So long as no pictures are carried over, output the records below exactly.

━━━━

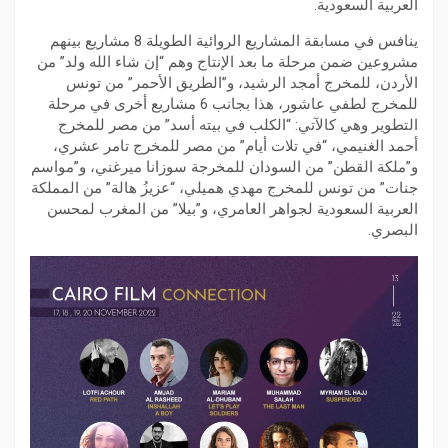
العربية السعودية.
ينافس في مسابقة المشاريع الروائية الطويلة 8 مشاريع بينهم
مشروعين ضمن مرحلة ما بعد الإنتاج وهم “إن شاء الله ولد” من
الأردن، للمخرج أمجد الرشيد، و”الطريق الأحمر” من تونس
للمخرج لطفي عاشور، هذا بجانب 6 مشاريع أخرى في مرحلة
التطوير وهي كالآتي: “الكلب في بيته أسد” من مصر للمخرج
أحمد الغنيمي، “في تلات أيام” من مصر للمخرج تامر عشري،
و”ملكة القطن” من السودان للمخرجة سوزانا ميرغني، و”مواسم
جنات” من تونس للمخرج مهدي هميلي، “عزيزُ هالة” من المملكة
العربية السعودية لجواهر العامري، و”بيلا” من المغرب لمحسن
البصري.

━━━━

OUTPUT FOR THIS TASK
العربية السعودية.
ينافس في مسابقة المشاريع الروائية الطويلة 8 مشاريع بينهم
مشروعين ضمن مرحلة ما بعد الإنتاج وهم “إن شاء الله ولد” من
الأردن، للمخرج أمجد الرشيد، و”الطريق الأحمر” من تونس
للمخرج لطفي عاشور، هذا بجانب 6 مشاريع أخرى في مرحلة
التطوير وهي كالآتي: “الكلب في بيته أسد” من مصر للمخرج
أحمد الغنيمي، “في تلات أيام” من مصر للمخرج تامر عشري،
و”ملكة القطن” من السودان للمخرجة سوزانا ميرغني، و”مواسم
جنات” من تونس للمخرج مهدي هميلي، “عزيزُ هالة” من المملكة
العربية السعودية لجواهر العامري، و”بيلا” من المغرب لمحسن
البصري.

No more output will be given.